The difficulty of dealing with the radicalizing of the Muslim young in America is revealed in the controversy over attempts by the White House to "reach out" to Muslim communities with a program called Countering Violent Extremism. Some Muslims are suspicious. It is drawing ambivalent attitudes among Muslims, The Wall Street Journal reports, because they perceive the program as one to gather intelligence and to identify extremists while trying to instill pride in their native land. The U.S. Council of Muslim Organizations, an umbrella group, says the program seeks only to single out Muslims for surveillance. Other Muslims defend it as enhancing social services.

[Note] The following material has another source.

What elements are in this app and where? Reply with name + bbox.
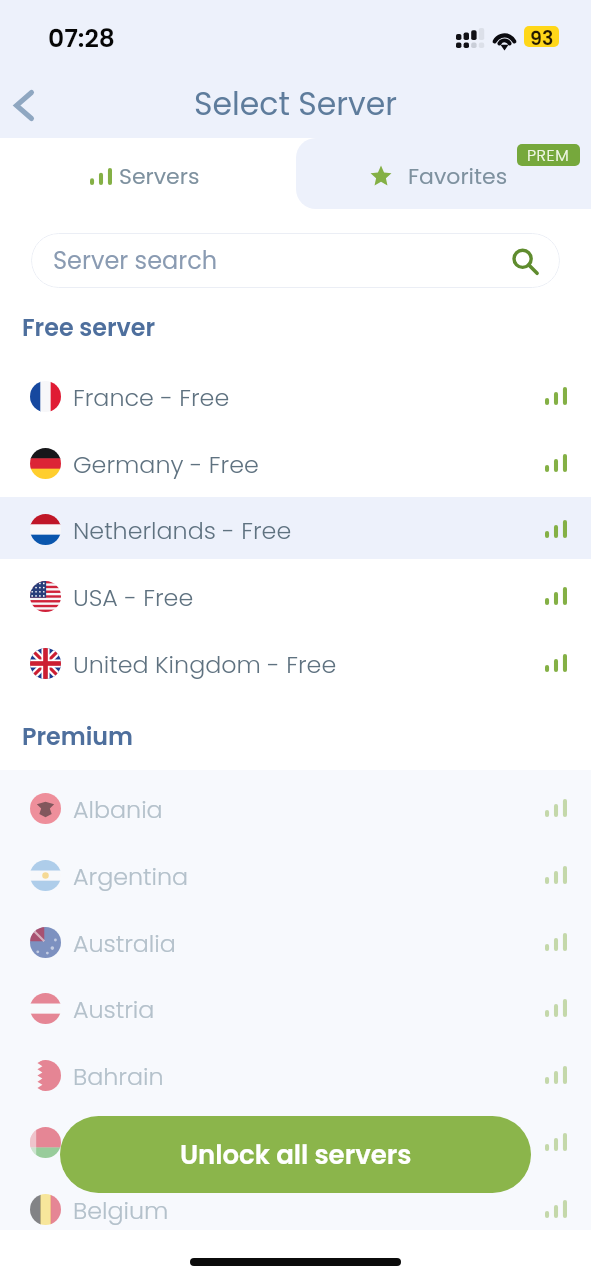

Perhaps it's naive, and maybe too late, to rescue some of our young. Some, nevertheless, want to try. Bobby Jindal, the son of Indian immigrants who is the governor of Louisiana, urges a return to the melting pot, "assimilation by new Americans to strengthen our country, and not balkanize it." Such assimilation once led to heartfelt sentiments of pride of place, pride in government and love of country.
Mr. Comey, an Irish Catholic who looks at the Holocaust from the perspective of evil, thinks that after a visit to the Holocaust Museum his G-men will understand and appreciate that we live in a country where such evil cannot take root. "I want them to walk out of that great museum," he says, "treasuring the constraint and oversight of divided government, the restriction of the rule of law, the binding of a free and vibrant press. I want them to understand that all of this is necessary as a check on us, because of the way we are. We must build it, we must know it, and we must nurture it now, so that it can save us later. That is the only path to the responsible exercise of power."
It's a lesson the Nazis didn't get, and so far, the Islamists — and their American followers — don't get. That's scary.